Exercise details — The required result is one figure, the count of lines below with the string "Alle" in them.

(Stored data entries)
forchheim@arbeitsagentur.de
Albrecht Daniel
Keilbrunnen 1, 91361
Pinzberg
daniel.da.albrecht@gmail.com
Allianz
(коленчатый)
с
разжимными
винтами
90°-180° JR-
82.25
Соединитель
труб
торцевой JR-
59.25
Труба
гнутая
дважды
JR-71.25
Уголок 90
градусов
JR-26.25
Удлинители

...

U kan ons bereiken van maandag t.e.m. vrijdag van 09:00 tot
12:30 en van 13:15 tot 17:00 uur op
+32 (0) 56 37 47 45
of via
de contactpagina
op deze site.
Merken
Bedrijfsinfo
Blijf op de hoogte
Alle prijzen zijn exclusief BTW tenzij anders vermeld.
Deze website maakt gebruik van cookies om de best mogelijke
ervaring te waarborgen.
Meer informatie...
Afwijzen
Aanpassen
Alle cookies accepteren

Task output — 2